You are currently browsing the monthly archive for November 2020.

Consider a disk {D(z_0,r) := \{ z: |z-z_0| < r \}} in the complex plane. If one applies an affine-linear map {f(z) = az+b} to this disk, one obtains

\displaystyle  f(D(z_0,r)) = D(f(z_0), |f'(z_0)| r).

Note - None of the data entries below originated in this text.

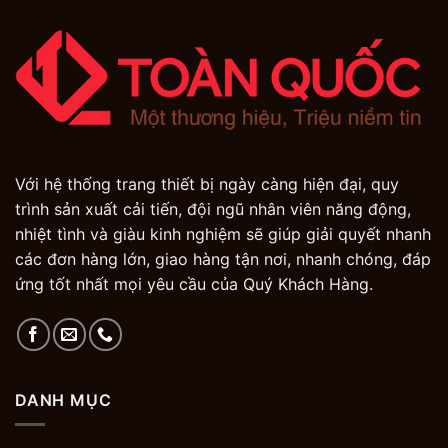
Với hệ thống trang thiết bị ngày càng hiện đại, quy
trình sản xuất cải tiến, đội ngũ nhân viên năng động,
nhiệt tình và giàu kinh nghiệm sẽ giúp giải quyết nhanh
các đơn hàng lớn, giao hàng tận nơi, nhanh chóng, đáp
ứng tốt nhất mọi yêu cầu của Quý Khách Hàng.
DANH MỤC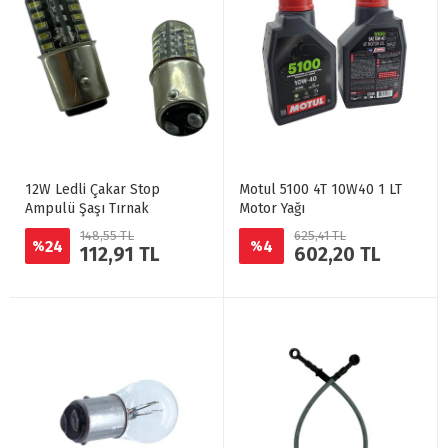
12W Ledli Çakar Stop
Motul 5100 4T 10W40 1 LT
Ampulü Şaşı Tırnak
Motor Yağı
148,55 TL
625,41 TL
24
4
%
%
112,91 TL
602,20 TL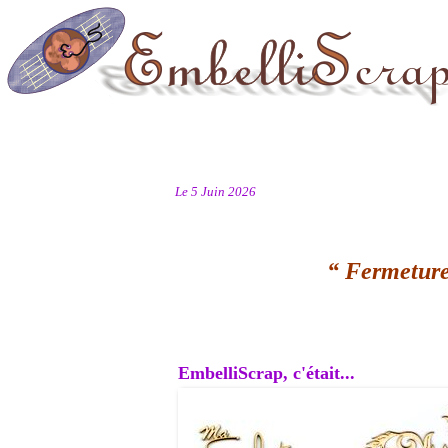
Le 5 Juin 2026
“ Fermeture
EmbelliScrap, c'était...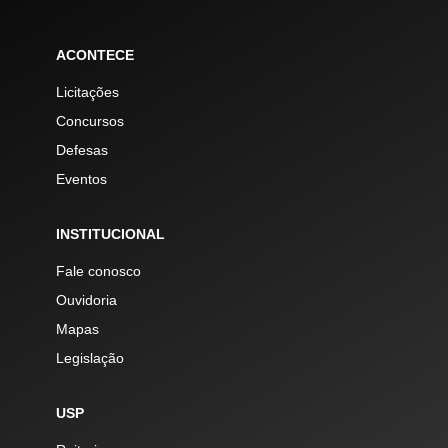
ACONTECE
Licitações
Concursos
Defesas
Eventos
INSTITUCIONAL
Fale conosco
Ouvidoria
Mapas
Legislação
USP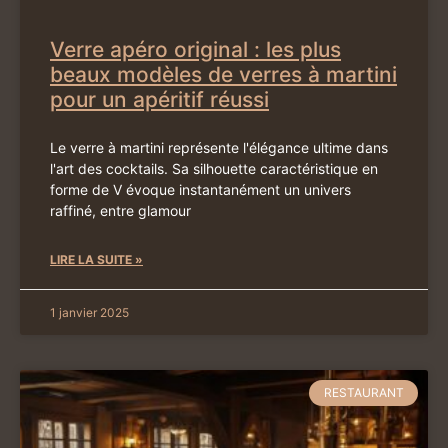
Verre apéro original : les plus
beaux modèles de verres à martini
pour un apéritif réussi
Le verre à martini représente l'élégance ultime dans
l'art des cocktails. Sa silhouette caractéristique en
forme de V évoque instantanément un univers
raffiné, entre glamour
LIRE LA SUITE »
1 janvier 2025
RESTAURANT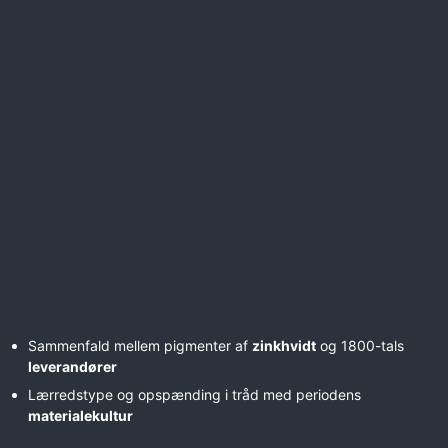
Sammenfald mellem pigmenter af
zinkhvidt
og 1800-tals
leverandører
Lærredstype og opspænding i tråd med periodens
materialekultur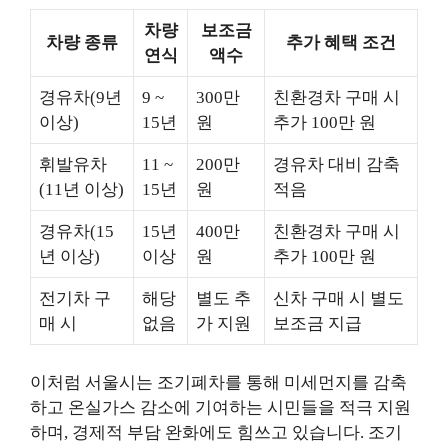
차량
보조금
차량 종류
추가 혜택 조건
연식
액수
경유차(9년
9 ~
300만
친환경차 구매 시
이상)
15년
원
추가 100만 원
휘발유차
11 ~
200만
경유차 대비 감축
(11년 이상)
15년
원
적음
경유차(15
15년
400만
친환경차 구매 시
년 이상)
이상
원
추가 100만 원
전기차 구
해당
별도 추
신차 구매 시 별도
매 시
없음
가 지원
보조금 지급
이처럼 서울시는 조기폐차를 통해 미세먼지를 감축
하고 온실가스 감소에 기여하는 시민들을 적극 지원
하며, 경제적 부담 완화에도 힘쓰고 있습니다. 조기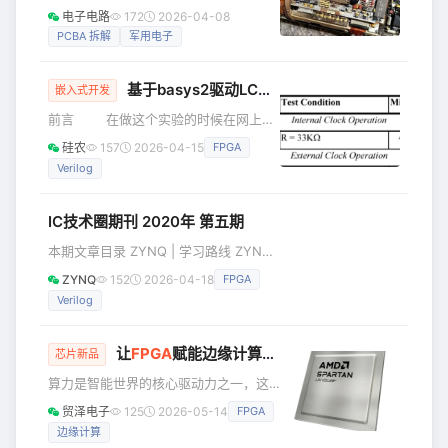
+60℃沙漠、盐雾、跌落全不怕🌵❄️🔐硬
电子电路
172
2026-04-08
软件生态太少而失败。 但有意思的是：
件加密+TEMPEST电磁屏蔽🛡️，断开网
PCBA 拆解
军用电子
络也能跑机密任务🤐📡模块化插槽秒变
卫星/电台/导航终端🔄，装甲车、无人
基于basys2驱动LCDQC12864B的verilog设计图片显示
机、前线指挥所即插即用🚁 🚀美军AIM-
嵌入式开发
9“响尾蛇”是世界首款实用红外格斗弹，
前言 在做这个实验的时候在网上找
1956年服役，靠追踪敌机尾喷口热量杀
了许多资料，都是关于使用单片机驱动
硅农
157
2026-04-15
FPGA
敌。👁️‍🗨️最新AIM-9X改用红外成像导引
LCD显示，确实用单片机驱动是要简单
头，50G机动+越肩发射，能“回头
Verilog
不少，记得在FPGA学习交流群里问问题
的时候，被前辈指教，说给我最好的指
教便是别在玩这个了，多看看关于FPGA
IC技术圈期刊 2020年 第五期
方面的书籍，比做这个单片机做的东西
本期文章目录 ZYNQ | 学习路线 ZYNQ
价值强多了。现在想来确实，自从学习
点击阅读 ZYNQ 关于Timing Exception
FPGA以来，看过的书没有多少，只是想
ZYNQ
152
2026-04-18
FPGA
Design #约束 点击阅读 码农的假期
做个什么了，就在网上找找例程，照抄
Verilog
Verilog有什么奇技淫巧？ Verilog
下来，把算法推理一遍，下个板子实现
#ASIC 点击阅读 硅农 基于CORDIC的加
减乘除及三角函数实现 CORDIC 点击阅
让
FPGA
赋能边缘计算开发，从哪儿起步？
芯片新品
读 探究FPGA 读书笔记 | Design Rot -1
算力是智能世界的核心驱动力之一，这
IC设计 点击阅读 icsoc 构建ic知识体系
是不争的事实。值得注意的是，如今算
贸泽电子
125
2026-05-14
FPGA
力的部署，其重心正加速从云端向网络
边缘计算
边缘侧迁移，因此不依赖高带宽资源、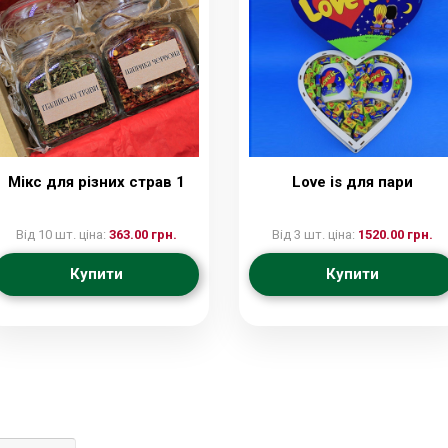
Мікс для різних страв 1
Love is для пари
Від 10 шт. ціна:
363.00 грн.
Від 3 шт. ціна:
1520.00 грн.
Купити
Купити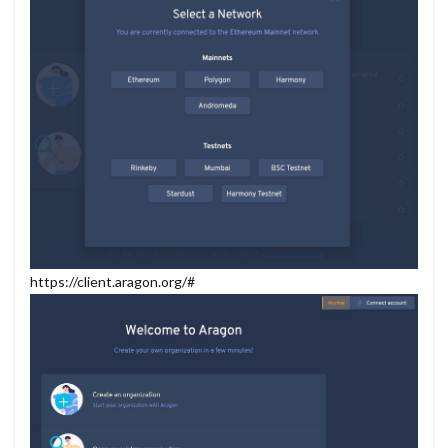
https://client.aragon.org/#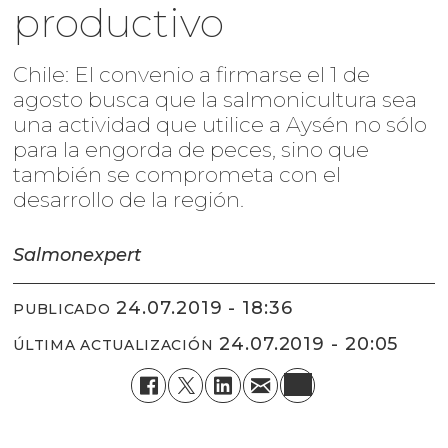
productivo
Chile: El convenio a firmarse el 1 de
agosto busca que la salmonicultura sea
una actividad que utilice a Aysén no sólo
para la engorda de peces, sino que
también se comprometa con el
desarrollo de la región.
Salmonexpert
24.07.2019 - 18:36
PUBLICADO
24.07.2019 - 20:05
ÚLTIMA ACTUALIZACIÓN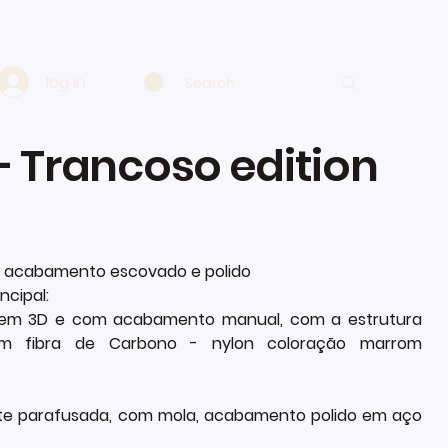
log in
- Trancoso edition
o, acabamento escovado e polido
ncipal:
 em 3D e com acabamento manual, com a estrutura
 em fibra de Carbono - nylon coloração marrom
te parafusada, com mola, acabamento polido em aço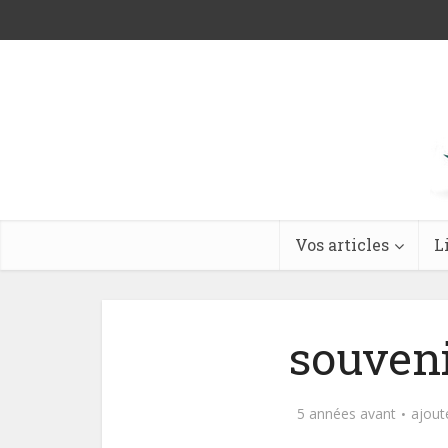
Vos articles
L
souveni
5 années avant
ajout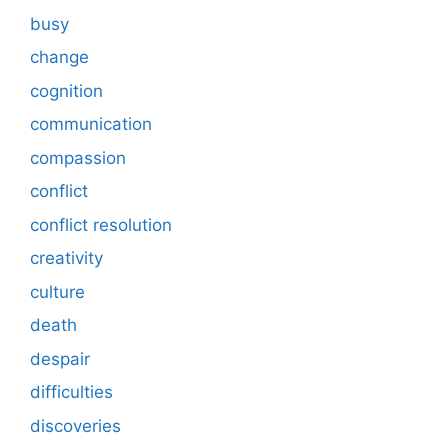
busy
change
cognition
communication
compassion
conflict
conflict resolution
creativity
culture
death
despair
difficulties
discoveries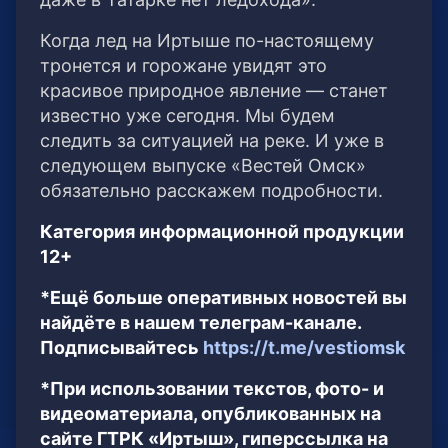
Когда лед на Иртыше по-настоящему
тронется и горожане увидят это
красивое природное явление — станет
известно уже сегодня. Мы будем
следить за ситуацией на реке. И уже в
следующем выпуске «Вестей Омск»
обязательно расскажем подробности.
Категория информационной продукции
12+
*Ещё больше оперативных новостей вы
найдёте в нашем телеграм-канале.
Подписывайтесь
https://t.me/vestiomsk
*При использовании текстов, фото- и
видеоматериала, опубликованных на
сайте ГТРК «Иртыш», гиперссылка на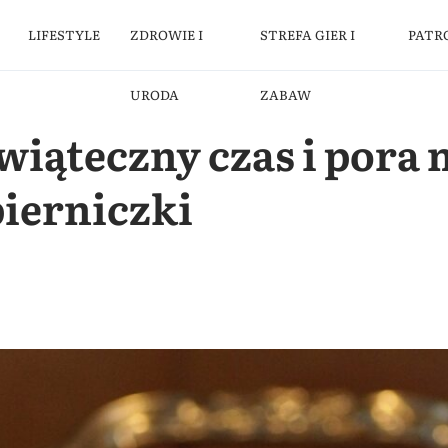
LIFESTYLE
ZDROWIE I
STREFA GIER I
PATR
URODA
ZABAW
iąteczny czas i pora 
pierniczki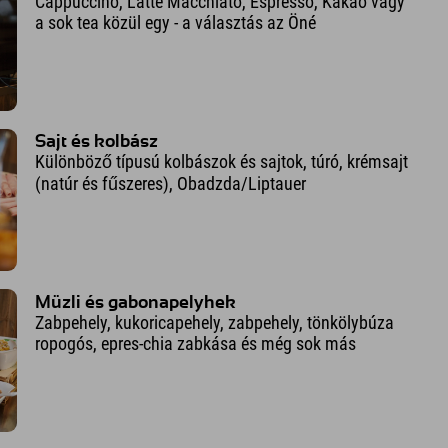
Cappuccino, Latte Macchiato, Espresso, Kakaó vagy
a sok tea közül egy - a választás az Öné
Sajt és kolbász
Különböző típusú kolbászok és sajtok, túró, krémsajt
(natúr és fűszeres), Obadzda/Liptauer
Müzli és gabonapelyhek
Zabpehely, kukoricapehely, zabpehely, tönkölybúza
ropogós, epres-chia zabkása és még sok más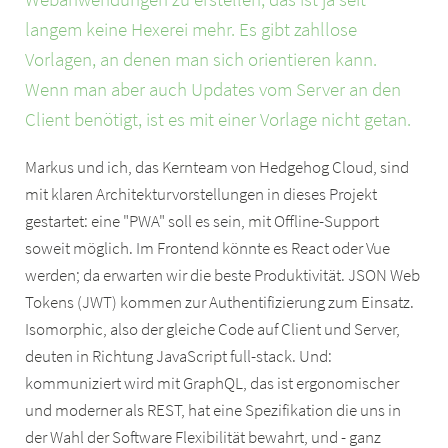
langem keine Hexerei mehr. Es gibt zahllose
Vorlagen, an denen man sich orientieren kann.
Wenn man aber auch Updates vom Server an den
Client benötigt, ist es mit einer Vorlage nicht getan.
Markus und ich, das Kernteam von Hedgehog Cloud, sind
mit klaren Architekturvorstellungen in dieses Projekt
gestartet: eine "PWA" soll es sein, mit Offline-Support
soweit möglich. Im Frontend könnte es React oder Vue
werden; da erwarten wir die beste Produktivität. JSON Web
Tokens (JWT) kommen zur Authentifizierung zum Einsatz.
Isomorphic, also der gleiche Code auf Client und Server,
deuten in Richtung JavaScript full-stack. Und:
kommuniziert wird mit GraphQL, das ist ergonomischer
und moderner als REST, hat eine Spezifikation die uns in
der Wahl der Software Flexibilität bewahrt, und - ganz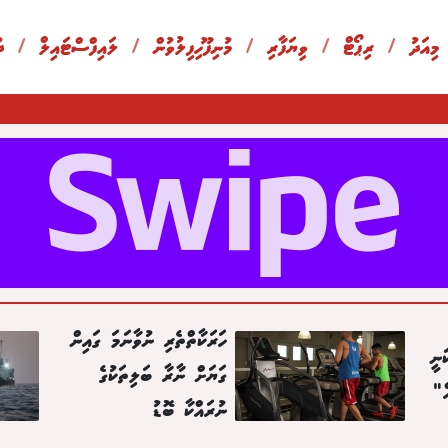
 މިއަދު
/
ރިޕޯޓް
/
ވިޔަފާރި
/
މުނިފޫހިފިލުވުން
/
ލައިފްސްޓައިލް
/
ދ
ހަރަކާތްތެރި ނުވާނަމަ ގައިން
ަނީ
ގަޔަށް ނާރާ ބަލިތަކުގެ
ް"
ނުރައްކާ ބޮޑު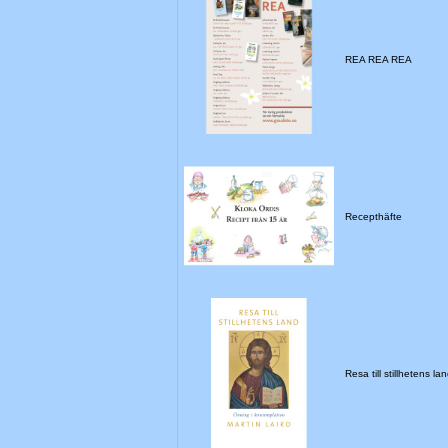
REA REA REA
Recepthäfte
Resa till stillhetens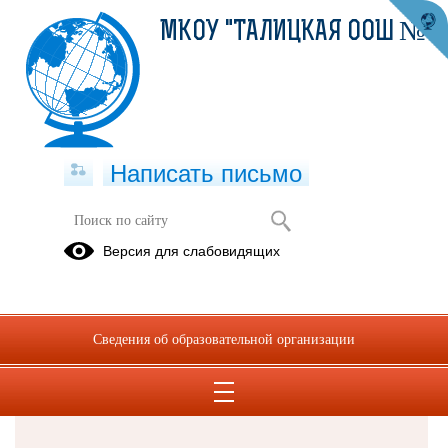
МКОУ "ТАЛИЦКАЯ ООШ №8"
Написать письмо
Версия для слабовидящих
Решаем вместе
Сведения об образовательной организации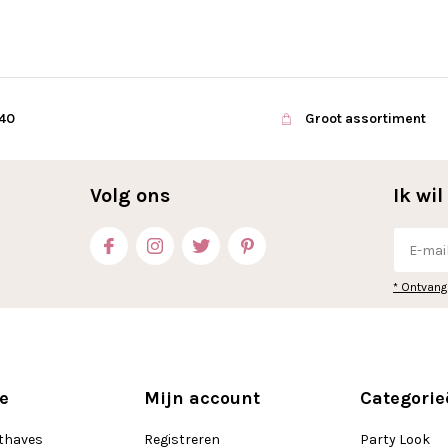
€40
Groot assortiment
Volg ons
Ik wi
* Ontvang
e
Mijn account
Categorie
thaves
Registreren
Party Look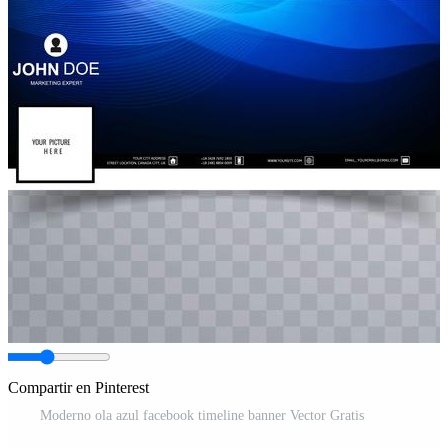
Compartir en Pinterest
Moderno ola azul facebook timeline banner Vector Gratis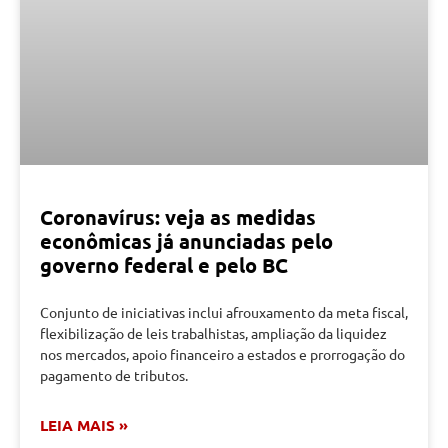
Coronavírus: veja as medidas
econômicas já anunciadas pelo
governo federal e pelo BC
Conjunto de iniciativas inclui afrouxamento da meta fiscal,
flexibilização de leis trabalhistas, ampliação da liquidez
nos mercados, apoio financeiro a estados e prorrogação do
pagamento de tributos.
LEIA MAIS »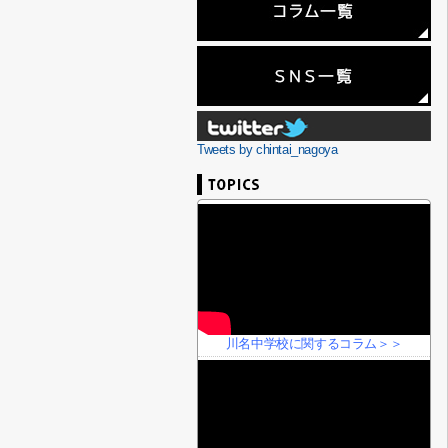
Tweets by chintai_nagoya
川名中学校に関するコラム＞＞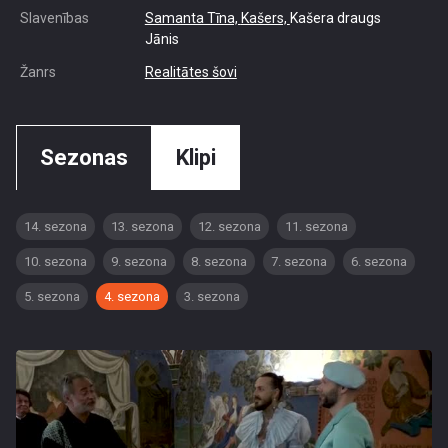
Slavenības
Samanta Tīna,
Kašers,
Kašera draugs
Jānis
Žanrs
Realitātes šovi
Sezonas
Klipi
14. sezona
13. sezona
12. sezona
11. sezona
10. sezona
9. sezona
8. sezona
7. sezona
6. sezona
5. sezona
4. sezona
3. sezona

For maps that are merely holomorphic instead of affine-linear, one has some variants of this assertion, which I am recording here mostly for my own reference:

Theorem 1 (Holomorphic images of disks) Let {D(z_0,r)} be a disk in the complex plane, and {f: D(z_0,r) \rightarrow {\bf C}} be a holomorphic function with {f'(z_0) \neq 0}.
  • (i) (Open mapping theorem or inverse function theorem) {f(D(z_0,r))} contains a disk {D(f(z_0),\varepsilon)} for some {\varepsilon>0}. (In fact there is even a holomorphic right inverse of {f} from {D(f(z_0), \varepsilon)} to {D(z_0,r)}.)
  • (ii) (Bloch theorem) {f(D(z_0,r))} contains a disk {D(w, c |f'(z_0)| r)} for some absolute constant {c>0} and some {w \in {\bf C}}. (In fact there is even a holomorphic right inverse of {f} from {D(w, c |f'(z_0)| r)} to {D(z_0,r)}.)
  • (iii) (Koebe quarter theorem) If {f} is injective, then {f(D(z_0,r))} contains the disk {D(f(z_0), \frac{1}{4} |f'(z_0)| r)}.
  • (iv) If {f} is a polynomial of degree {n}, then {f(D(z_0,r))} contains the disk {D(f(z_0), \frac{1}{n} |f'(z_0)| r)}.
  • (v) If one has a bound of the form {|f'(z)| \leq A |f'(z_0)|} for all {z \in D(z_0,r)} and some {A>1}, then {f(D(z_0,r))} contains the disk {D(f(z_0), \frac{c}{A} |f'(z_0)| r)} for some absolute constant {c>0}. (In fact there is holomorphic right inverse of {f} from {D(f(z_0), \frac{c}{A} |f'(z_0)| r)} to {D(z_0,r)}.)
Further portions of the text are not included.